Nachwehen der U-Ausschüsse

„Versagen“ und Nähe zu Russland: ÖVP rechnet in Ausschuss-Berichten mit der FPÖ ab

Der ÖVP-Abgeordnete Andreas Hanger attackiert in seinem Ausschussbericht die FPÖ.
© Eva Manhart/APA

Als letzte Partei legten die Türkisen ihr Fazit zu den Untersuchungsausschüssen vor. Fraktionsführer Andreas Hanger attackiert die Freiheitlichen und Herbert Kickl. Die SPÖ und René Benko interessierten ihn kaum. Die FPÖ ortet bei Hangers Aussagen „Unsinn“.

Wien – Als letzte Partei legte die ÖVP am Freitag ihre Fraktionsberichte zu den jüngsten Untersuchungsausschüssen vor. Fraktionsführer Andreas Hanger fühlt sich bestätigt. Man habe das „System (Herbert) Kickl demaskiert und “eindeutigen blauen Machtmissbrauch“ bewiesen, sagte er.
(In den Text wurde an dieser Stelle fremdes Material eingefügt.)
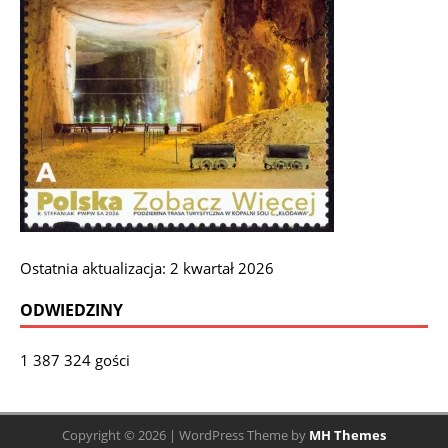
Ostatnia aktualizacja: 2 kwartał 2026
ODWIEDZINY
1 387 324 gości
Copyright © 2026 | WordPress Theme by
MH Themes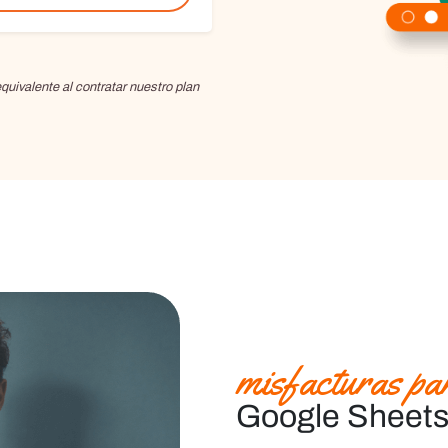
uivalente al contratar nuestro plan
misfacturas pa
Google Sheet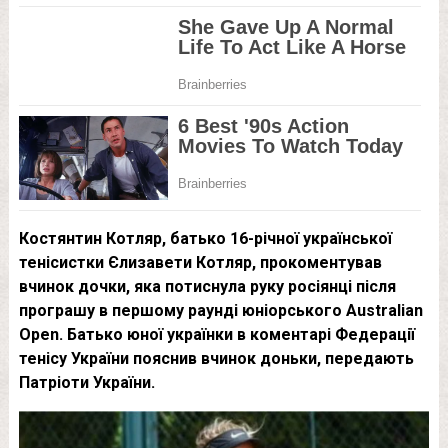
Костянтин Котляр, батько 16-річної української
тенісистки Єлизавети Котляр, прокоментував
вчинок дочки, яка потиснула руку росіянці після
програшу в першому раунді юніорського Australian
Open. Батько юної українки в коментарі Федерації
тенісу України пояснив вчинок доньки, передають
Патріоти України.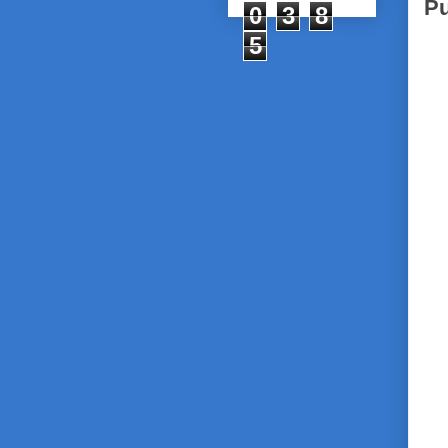
Pu
0
3
8
5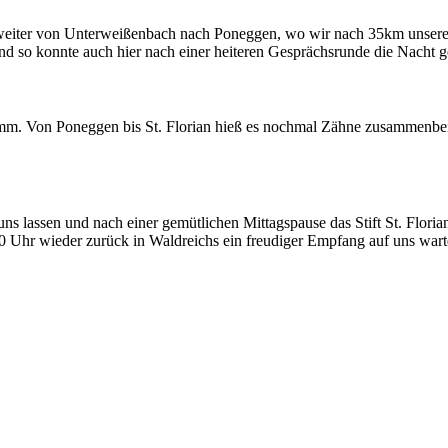
 weiter von Unterweißenbach nach Poneggen, wo wir nach 35km unsere 
nd so konnte auch hier nach einer heiteren Gesprächsrunde die Nacht g
amm. Von Poneggen bis St. Florian hieß es nochmal Zähne zusammenbe
uns lassen und nach einer gemütlichen Mittagspause das Stift St. Flor
 Uhr wieder zurück in Waldreichs ein freudiger Empfang auf uns wart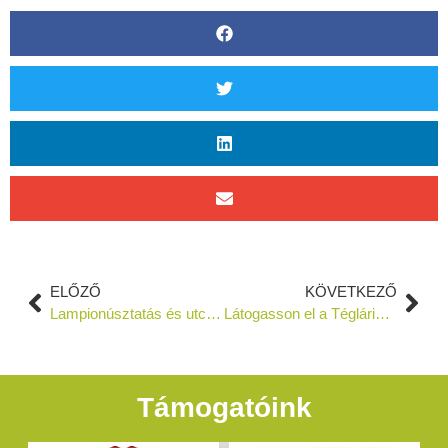
ELŐZŐ
KÖVETKEZŐ
Lampionúsztatás és utcabál
Látogasson el a Tégláriumba az arTúr Fesztivál ideje alatt is
Támogatóink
Getagt haben zwei Ausschüsse. SPÖ und FPÖ hatten verlangt, die Corona-Hilfen, die dafür eingerichtete Agentur Cofag und mutmaßliche Bevorzugung von Milliardären bei der Steuer zu untersuchen. Als Retourkutsche setzte die ÖVP einen U-Ausschuss über angeblichen „rot-blauen Machtmissbrauch“ ein. Die ÖVP konzentrierte sich dabei auf die FPÖ. Für die eingehende Beschäftigung mit der SPÖ habe die Zeit gefehlt, bedauert Hanger.
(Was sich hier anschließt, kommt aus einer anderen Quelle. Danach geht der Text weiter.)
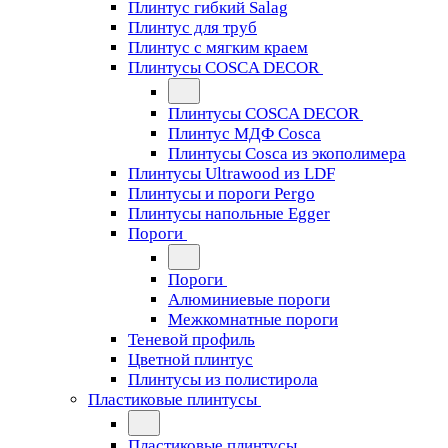
Плинтус гибкий Salag
Плинтус для труб
Плинтус с мягким краем
Плинтусы COSCA DECOR
Плинтусы COSCA DECOR
Плинтус МДФ Cosca
Плинтусы Cosca из экополимера
Плинтусы Ultrawood из LDF
Плинтусы и пороги Pergo
Плинтусы напольные Egger
Пороги
Пороги
Алюминиевые пороги
Межкомнатные пороги
Теневой профиль
Цветной плинтус
Плинтусы из полистирола
Пластиковые плинтусы
Пластиковые плинтусы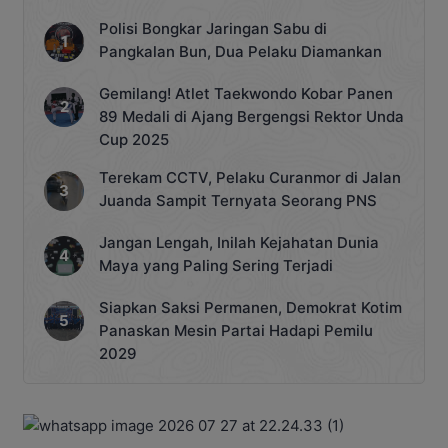
Polisi Bongkar Jaringan Sabu di
Pangkalan Bun, Dua Pelaku Diamankan
Gemilang! Atlet Taekwondo Kobar Panen
89 Medali di Ajang Bergengsi Rektor Unda
Cup 2025
Terekam CCTV, Pelaku Curanmor di Jalan
Juanda Sampit Ternyata Seorang PNS
Jangan Lengah, Inilah Kejahatan Dunia
Maya yang Paling Sering Terjadi
Siapkan Saksi Permanen, Demokrat Kotim
Panaskan Mesin Partai Hadapi Pemilu
2029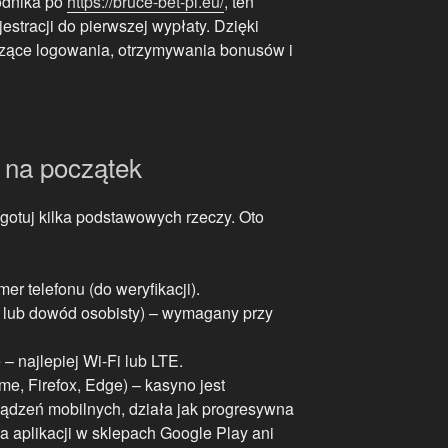
odnika po
https://bruce-bet-pl.eu/
, ten
estracji do pierwszej wypłaty. Dzięki
zące logowania, otrzymywania bonusów i
 na początek
gotuj kilka podstawowych rzeczy. Oto
er telefonu (do weryfikacji).
 lub dowód osobisty) – wymagany przy
– najlepiej Wi-Fi lub LTE.
e, Firefox, Edge) – kasyno jest
ądzeń mobilnych, działa jak progresywna
 aplikacji w sklepach Google Play ani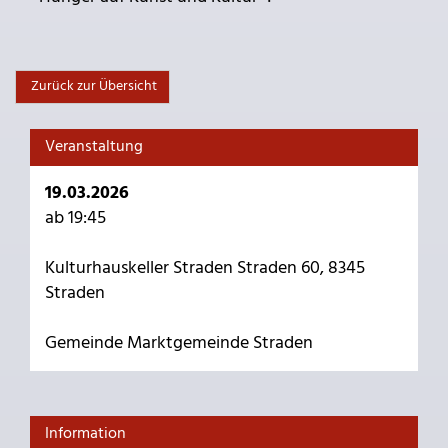
Zurück zur Übersicht
Veranstaltung
19.03.2026
ab 19:45
Kulturhauskeller Straden Straden 60, 8345
Straden
Gemeinde Marktgemeinde Straden
Information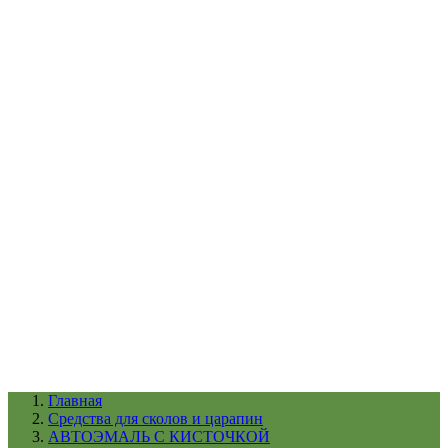
УХОД ЗА ШИНАМИ И ДИСКАМИ
КАТАЛОГ ПО НАЗНАЧЕНИЮ
29
АБРАЗИВЫ
АВТОЭМАЛИ
АНТИГРАВИЙ
АНТИКОРРОЗИЙНЫЕ МАТЕРИАЛЫ
АРМИРУЮЩИЕ
МАТЕРИАЛЫ
АЭРОЗОЛЬНЫЕ МАТЕРИАЛЫ
ВСПОМОГАТЕЛЬНЫЕ МАТЕРИАЛЫ
Ещё (22)
КАТАЛОГ ПО ПРОИЗВОДИТЕЛЮ
68
3М
A1
ANEST IWATA
APP
Arnezi
ARTON
ASTROhim
Ещё (61)
Главная
Средства для сколов и царапин
АВТОЭМАЛЬ С КИСТОЧКОЙ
Die FPÖ habe in Regierungsverantwortung „versagt“, so Hanger: „Das hat sie mehrfach bewiesen.“ Es gebe ein „unglaublich breites Feld an Unfähigkeit und Skandalen“. Etwa bei der Medienpolitik: Die FPÖ habe in der Regierung „ungeniert“ rechtsextreme Medien mit Inseraten versorgt. Zudem habe man versucht mit Inseratengeld in die Berichterstattung einzugreifen. Das Ergebnis sei, dass mittlerweile „fast gegen die gesamte Regierungsmannschaft der Freiheitlichen“ ermittelt werde. Hanger fordert in diesem Zusammenhang die Staatsanwaltschaft auf, „rasch zu einem Ergebnis zu kommen“.
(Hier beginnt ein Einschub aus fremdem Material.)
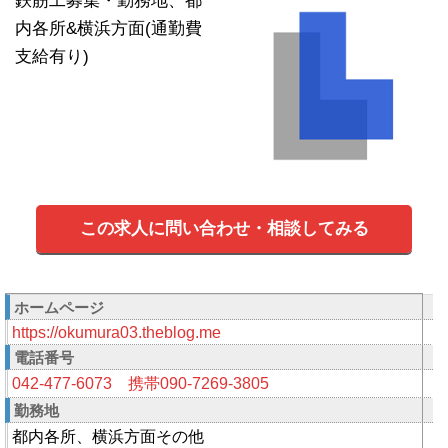
鉄筋工募集・勤務地、都
内各所&横浜方面(通勤費
支給有り)
この求人に問い合わせ・相談してみる
ホームページ
https://okumura03.theblog.me
電話番号
042-477-6073 携帯090-7269-3805
勤務地
都内各所、横浜方面その他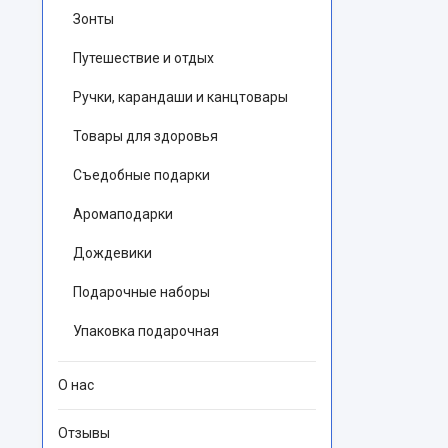
Зонты
Путешествие и отдых
Ручки, карандаши и канцтовары
Товары для здоровья
Съедобные подарки
Аромаподарки
Дождевики
Подарочные наборы
Упаковка подарочная
О нас
Отзывы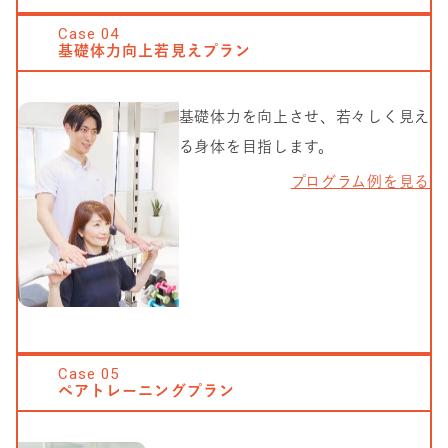
Case
04
基礎体力向上若見えプラン
基礎体力を向上させ、若々しく見え
る身体を目指します。
プログラム例を見る
Case
05
ペアトレーニングプラン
Ebenso beim steirischen Finanzskandal der Freiheitlichen, auch hier dauern die Ermittlungen für Hangers Geschmack schon zu lange. Denn schließlich liegen die Dinge "klar am Tisch", meint Hanger: "Dabei handelt es sich um den größten Parteifinanzskandal der Zweiten Republik". Ein weiterer Beleg für den blauen Machtmissbrauch sieht Hanger in der Personalpolitik im Innenministerium unter FPÖ-Chef Herbert Kickl. Dabei habe es sich um "blauen Postenschacher in Reinkultur" gehandelt. "FPÖ-Günstlinge" seien entgegen der Bewertung durch die Personalkommission an zentrale Stellen gesetzt worden.

"Sorge" bereiten Hanger einmal mehr die Verbindungen der Freiheitlichen zu Russland. Der Vertrag mit der Putin-Partei "Einiges Russland" habe mit dem Angriffskrieg auf die Ukraine neue Bedeutung erhalten. Die FPÖ hätte "klar" versucht, diesen mit Leben zu erfüllen. Etwa sei eine intensive Verwaltungskooperation geplant gewesen, wie sich aus diversen Chats ergebe, argumentierte Hanger.

Auch habe Kickl die Schleusen für die Russland-Spionage geöffnet. Nach der Zerschlagung des BVT hätte der unter Spionageverdacht stehende Ex-Verfassungsschützer Egisto Ott in der Neuorganisation eine zentrale Rolle spielen sollen. Auch habe es eine Reihe russlandfreundlicher Anträge der FPÖ im Parlament gegeben.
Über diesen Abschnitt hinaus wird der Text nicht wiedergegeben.